The last sketch is not about people on the move, but the gate to a garden and house long abandoned by their last inhabitants. I put it in this post, because to me the gate looks alive somehow, as if it were a store of memories of people walking in and out for a very long time (Fig. 7):
Updated on 12 March 2017 (Harvard referencing).

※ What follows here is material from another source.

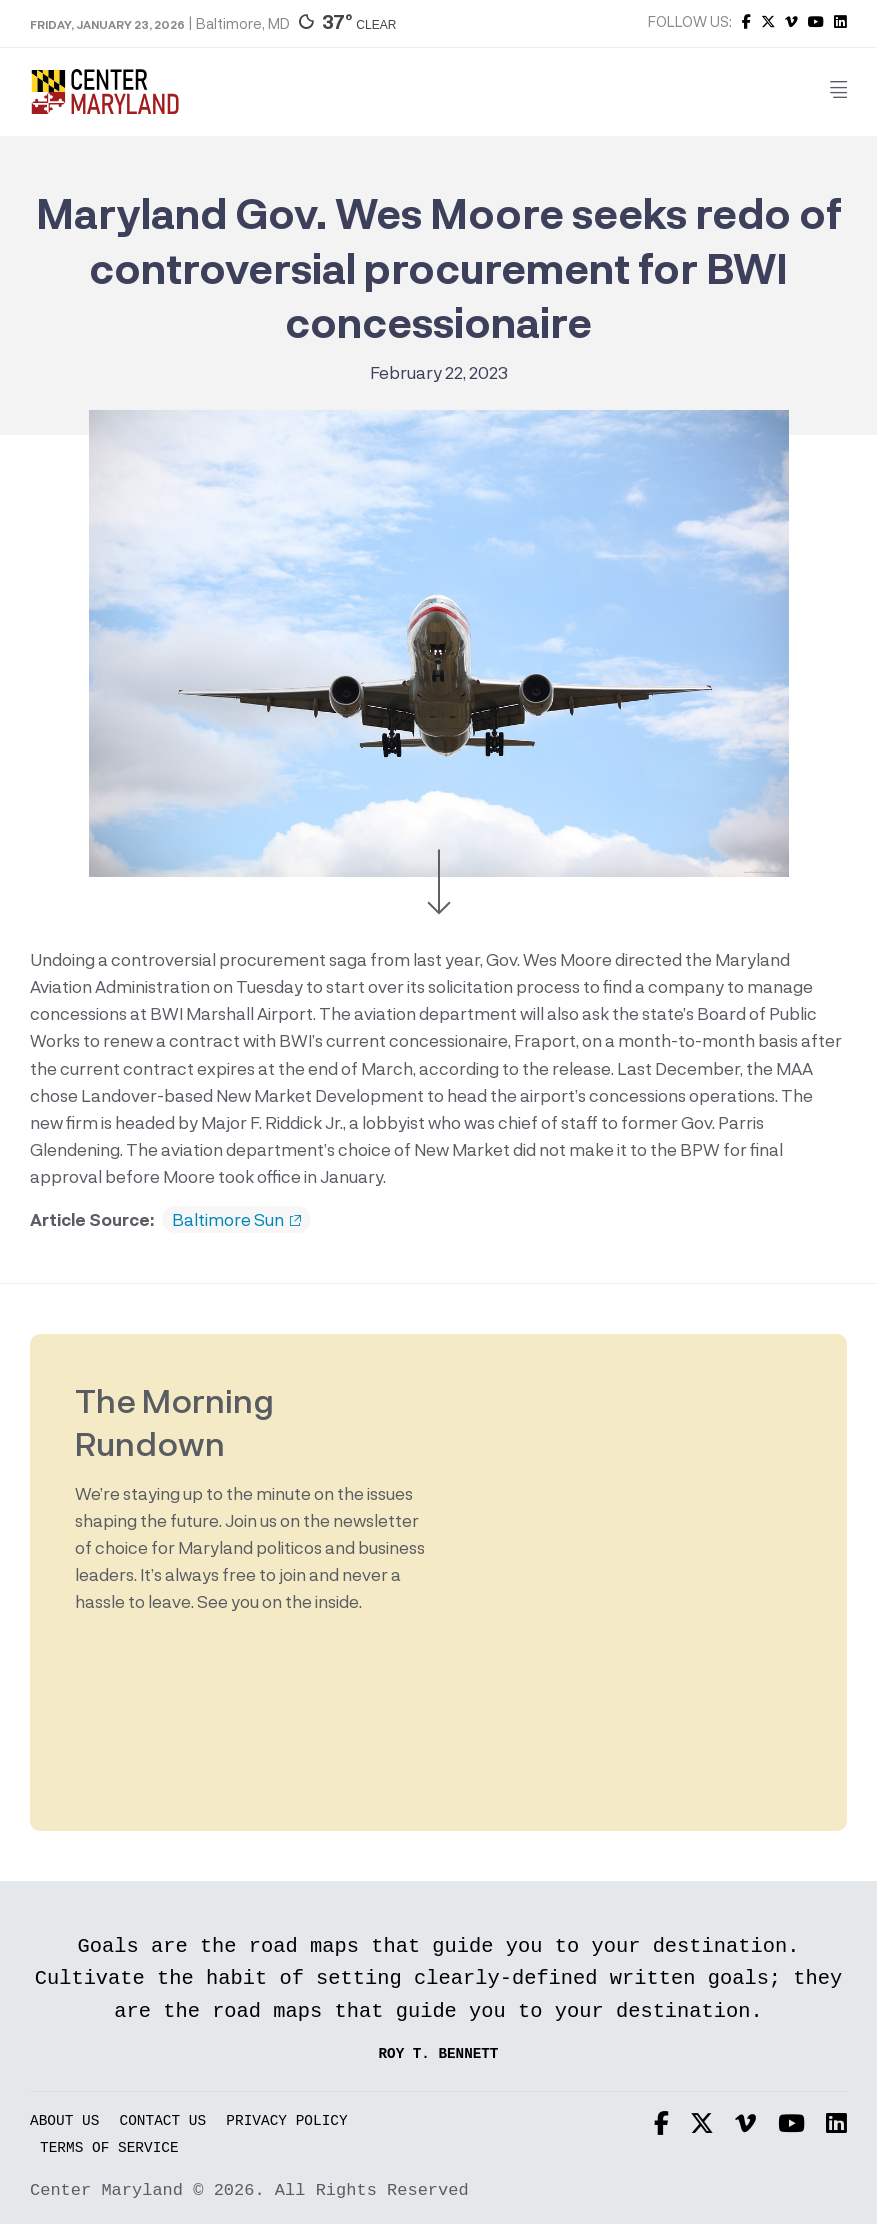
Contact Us (163, 2121)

8 September 2016. While staying in the hospital I had one or two opportunities to sit down outside the main entrance and see whether I would be able to produce something I would call “lightning portraits”. A hospital is not the best of places to go and stare at peoples’ faces in order to draw them, so I decided that I would look at a person for a second at most – after which their sixth sense makes them, invariably, turn their heads to find out why they feel uncomfortable – and then draw the imprint on my mind. Since this method does not carry a lot of detail, I filled a page in my sketchbook with a number of quite small portraits. This is the evil result (Fig. 1):
In our room I took an opportunity to catch my husband lying on my bed, reading a magazine, and my son staring at our laptop while checking the weather (Fig.2 ).

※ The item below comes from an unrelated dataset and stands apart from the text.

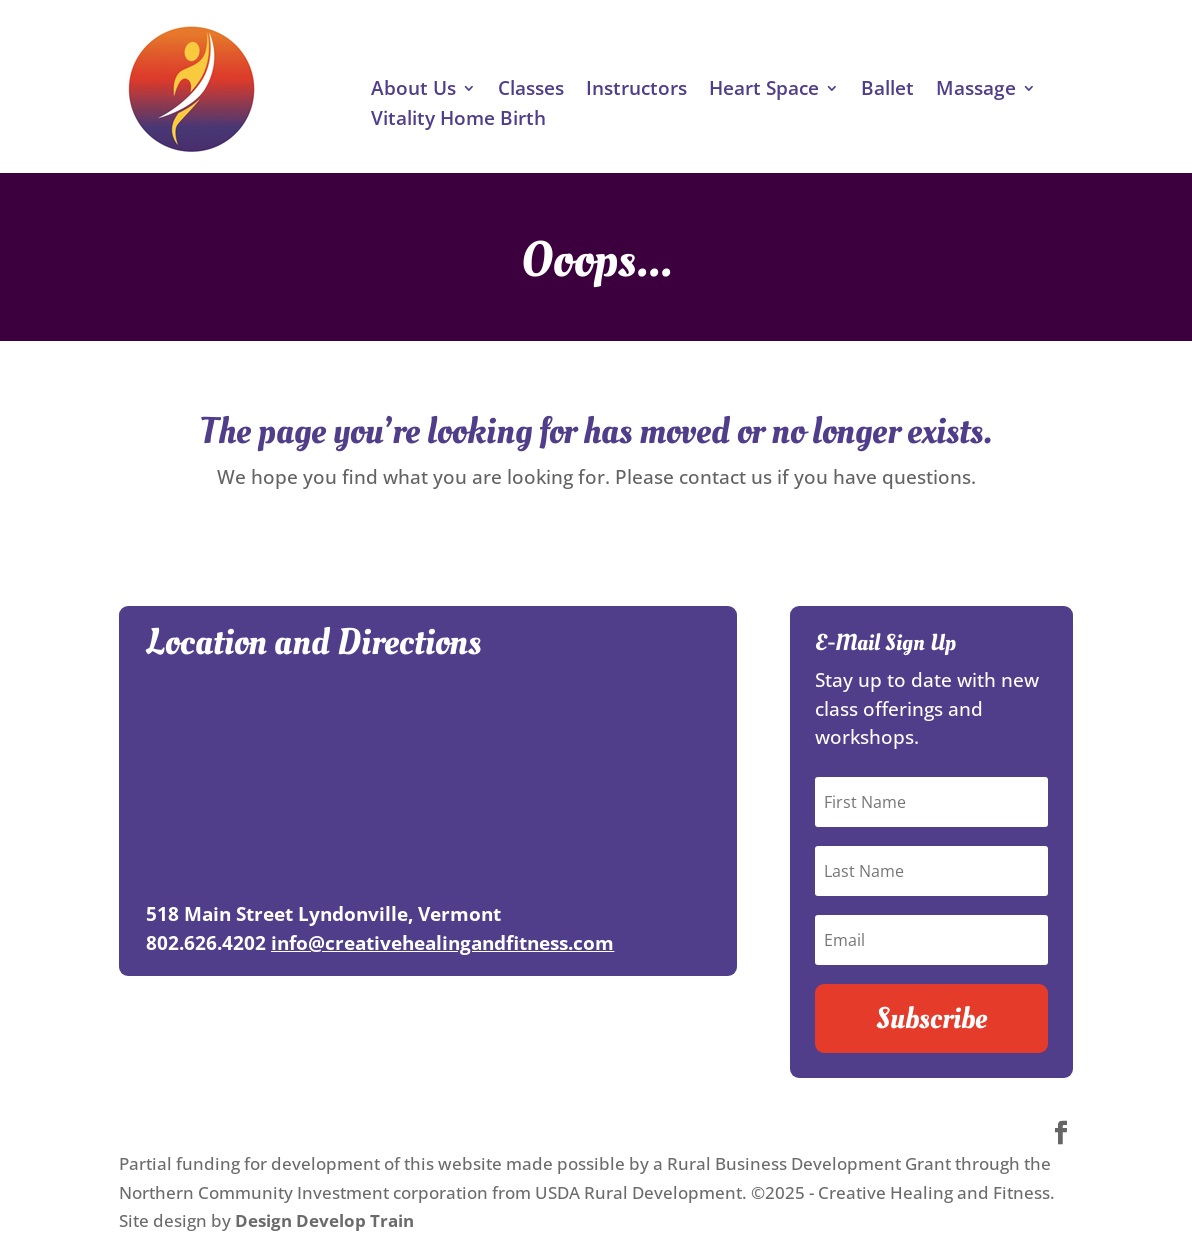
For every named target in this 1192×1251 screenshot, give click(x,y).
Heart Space (764, 91)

And finally some people I found in magazines, two famous and two from adverts, in another test to see whether I would be able to capture a likeness and something of a person’s personality in very quick sketches taking between 20 seconds and 2 to 3 minutes (Fig. 3-6):
Updated on 3 March 2017 (Harvard referencing).
10 June 2016. Time to make an update on my while-I-wait 10 minute sketches (Fig. 1-8):
Sketching makes me quietly happy, it has become rare now for drawings to go completely wrong and I think that I am finally making some progress regarding my choice of subject and rudimentary composition. It has also increasingly turned into a precious refuge, where time stands still and there is no room for worries.